Most research concerned with the psychosocial effects of breastfeeding is based on observational studies due to the ethical challenges of randomly assigning mothers to either breastfeeding or formula feeding groups. Thus, for these studies there is a clear reliance on either matching or statistical adjustment for the effects of other factors correlated with feeding method that may also influence child outcomes such as maternal IQ and/or parenting style. This body of research has focused on the following:

  1. Comparisons between breast- and bottle-feeding mother-infant dyads on a range of maternal and infant measures, such as maternal stress, well-being, parenting behaviour, the quality of early mother-infant interactions and infant self-regulation and behaviour.
  2. Examining differences in maternal mood, infant state, and dyadic interactions between breast- or formula-fed groups.
  3. Examining linkages between the extent of breastfeeding and children's longer-term psychosocial outcomes, including attachment to parents, behavioural adjustment and mental health.
  4. Adjusting these linkages for confounding factors correlated with both the decision to breastfeed and child outcomes.
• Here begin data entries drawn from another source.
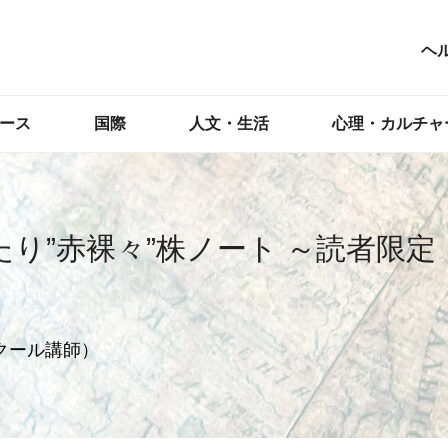
ヘ
ース
国際
人文・生活
心理・カルチャ
り”赤裸々”株ノート ～読者限定
クール講師）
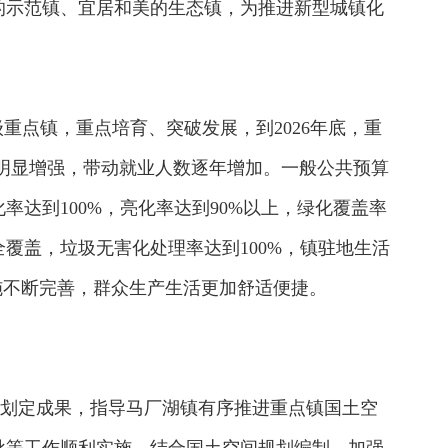
的示范镇、宜居和美的生态镇，为推进新型城镇化
重点镇，重点培育、突破发展，到2026年底，重
明显增强，带动就业人数逐年增加。一般公共预算
达到100%，亮化率达到90%以上，绿化覆盖率
气全覆盖，垃圾无害化处理率达到100%，镇驻地生活
施不断完善，群众生产生活更加舒适便捷。
”划定成果，指导马厂湖镇有序推进重点镇国土空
In addition to the above, there has been one prospective study that has used a cluster randomization design.5,6 This study known as PROBIT (Promotion of Breastfeeding Intervention Trial) recruited Belarusian mothers who gave birth at either a UNICEF Baby-Friendly Hospital that actively promoted breastfeeding (intervention group) or a hospital/clinic where usual care procedures were in place (control group). Their infants were then studied prospectively across a number of outcomes.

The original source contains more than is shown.